WingNews logo WingNews
top | item 36922601

(no title)

okso | 2 years ago

> "set up our own virtual server inside Mozilla’s existing Google Cloud Platform (GCP) account. In doing so, we effectively committed to doing MLOps ourselves. But we could also move forward with confidence that our system would be private and fully under our control."

How is setting up a server inside Google's infrastructure "private and fully under Mozilla's control" ?

discuss

order

notatoad|2 years ago

relative to offloading your ML stuff to some third-party API, using a VPS keeps things private and under your control.

explaining how to self-host on bare metal is not really within scope for an article on how to build a chatbot, and trying to pretend a VPS on google cloud is insecure is just silly.

netdur|2 years ago

GCP complies with various industry standards, regulations, and certifications that attest to its security and privacy controls. These certifications can give you added assurance that your data is being handled according to recognized standards. Here are some of the common certifications and standards you might look for:

ISO 27001: An internationally recognized standard for information security management systems (ISMS). GCP's compliance with this standard demonstrates its commitment to information security.
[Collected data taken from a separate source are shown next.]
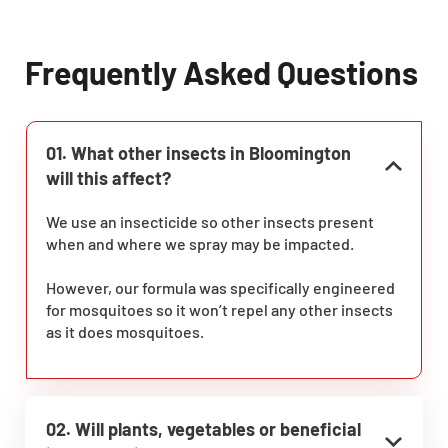
Frequently Asked Questions
01. What other insects in Bloomington
will this affect?
We use an insecticide so other insects present
when and where we spray may be impacted.
However, our formula was specifically engineered
for mosquitoes so it won’t repel any other insects
as it does mosquitoes.
02. Will plants, vegetables or beneficial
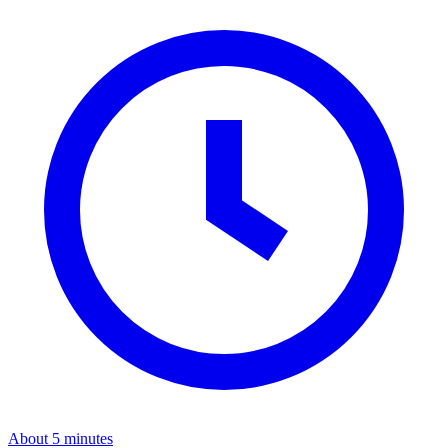
About 5 minutes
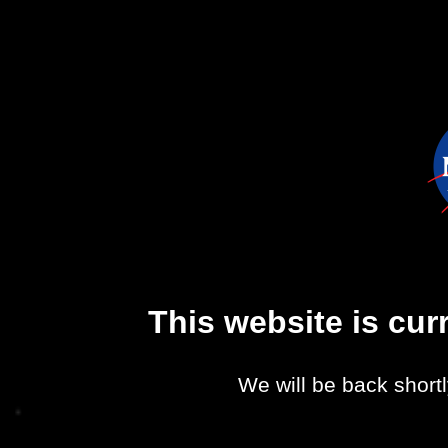
This website is cu
We will be back shortl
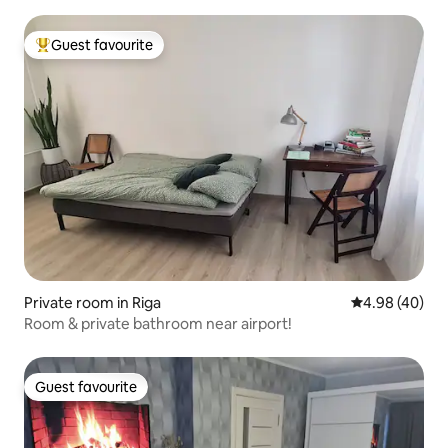
Guest favourite
Top guest favourite
Private room in Riga
4.98 out of 5 
4.98 (40)
Room & private bathroom near airport!
Guest favourite
Guest favourite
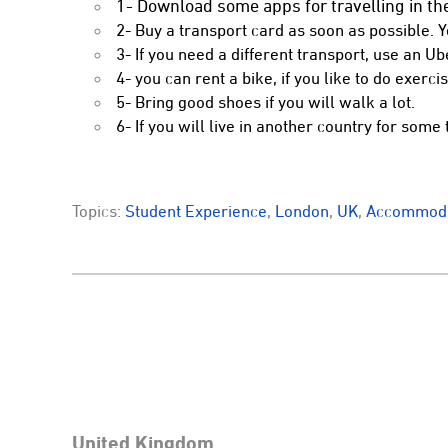
1- Download some apps for travelling in the
2- Buy a transport card as soon as possible. 
3- If you need a different transport, use an Ub
4- you can rent a bike, if you like to do exercis
5- Bring good shoes if you will walk a lot.
6- If you will live in another country for some 
Topics:
Student Experience
,
London
,
UK
,
Accommoda
United Kingdom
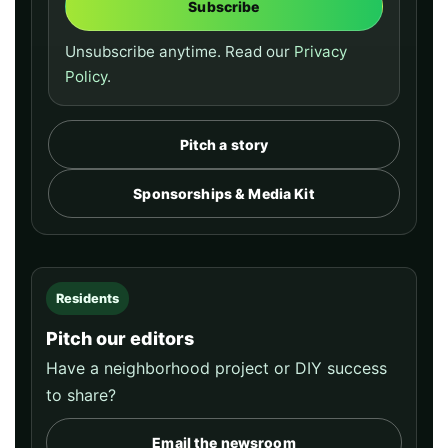
Subscribe
Unsubscribe anytime. Read our
Privacy
Policy
.
Pitch a story
Sponsorships & Media Kit
Residents
Pitch our editors
Have a neighborhood project or DIY success
to share?
Email the newsroom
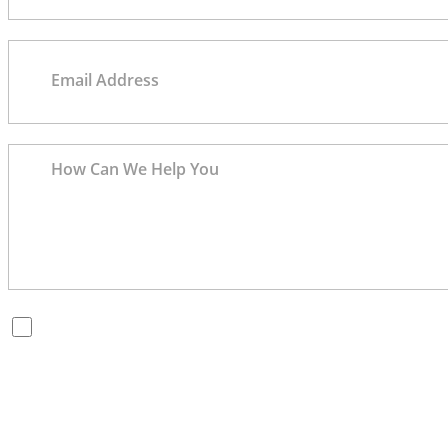
By checking this box, you are opting in to receive SMS messages
from Bernard Law, PLLC. You may reply STOP at any time to opt
out. For assistance, text HELP or visit our website at
https://www.4injured.com/
. Message and data rates may apply.
Message frequency varies. Visit
https://www.4injured.com/privacy-policy/
for privacy policy.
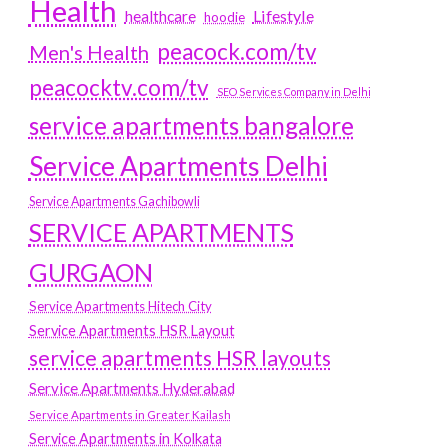
Health
Lifestyle
healthcare
hoodie
peacock.com/tv
Men's Health
peacocktv.com/tv
SEO Services Company in Delhi
service apartments bangalore
Service Apartments Delhi
Service Apartments Gachibowli
SERVICE APARTMENTS
GURGAON
Service Apartments Hitech City
Service Apartments HSR Layout
service apartments HSR layouts
Service Apartments Hyderabad
Service Apartments in Greater Kailash
Service Apartments in Kolkata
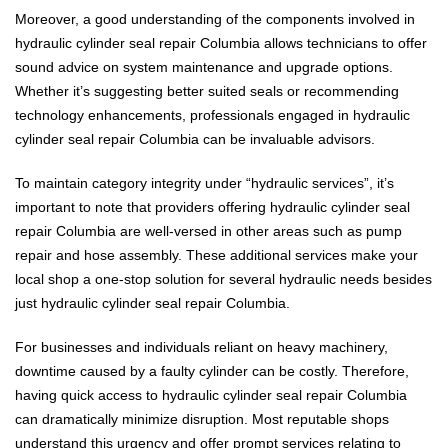
Moreover, a good understanding of the components involved in
hydraulic cylinder seal repair Columbia allows technicians to offer
sound advice on system maintenance and upgrade options.
Whether it’s suggesting better suited seals or recommending
technology enhancements, professionals engaged in hydraulic
cylinder seal repair Columbia can be invaluable advisors.
To maintain category integrity under “hydraulic services”, it’s
important to note that providers offering hydraulic cylinder seal
repair Columbia are well-versed in other areas such as pump
repair and hose assembly. These additional services make your
local shop a one-stop solution for several hydraulic needs besides
just hydraulic cylinder seal repair Columbia.
For businesses and individuals reliant on heavy machinery,
downtime caused by a faulty cylinder can be costly. Therefore,
having quick access to hydraulic cylinder seal repair Columbia
can dramatically minimize disruption. Most reputable shops
understand this urgency and offer prompt services relating to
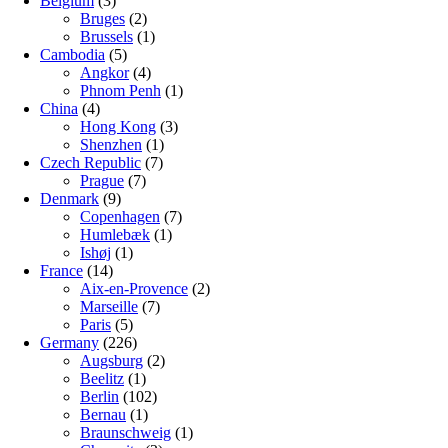
Belgium
(3)
Bruges
(2)
Brussels
(1)
Cambodia
(5)
Angkor
(4)
Phnom Penh
(1)
China
(4)
Hong Kong
(3)
Shenzhen
(1)
Czech Republic
(7)
Prague
(7)
Denmark
(9)
Copenhagen
(7)
Humlebæk
(1)
Ishøj
(1)
France
(14)
Aix-en-Provence
(2)
Marseille
(7)
Paris
(5)
Germany
(226)
Augsburg
(2)
Beelitz
(1)
Berlin
(102)
Bernau
(1)
Braunschweig
(1)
ISO 27017: Specific to cloud security, this certification focuses on the controls specific to cloud service providers.

ISO 27018: This standard is related to the protection of personally identifiable information (PII) in public clouds.

SOC 2: GCP's SOC 2 report can provide assurance about the controls they have in place related to security, availability, processing integrity, confidentiality, and privacy.

HIPAA: If you're dealing with healthcare information, you'll want to ensure that GCP is compliant with the Health Insurance Portability and Accountability Act (HIPAA).

GDPR: For operations in Europe or with European citizens' data, compliance with the General Data Protection Regulation (GDPR) is crucial.

FedRAMP: For U.S. government customers, GCP's Federal Risk and Authorization Management Program (FedRAMP) compliance might be essential.

PCI DSS: If you're handling credit card information, Payment Card Industry Data Security Standard (PCI DSS) compliance is crucial.

Ensure that the services you plan to use within GCP are covered by the relevant certifications for your industry or use case. These certifications are typically available on the Google Cloud website and can also be provided by Google's sales or support team if you need official documentation.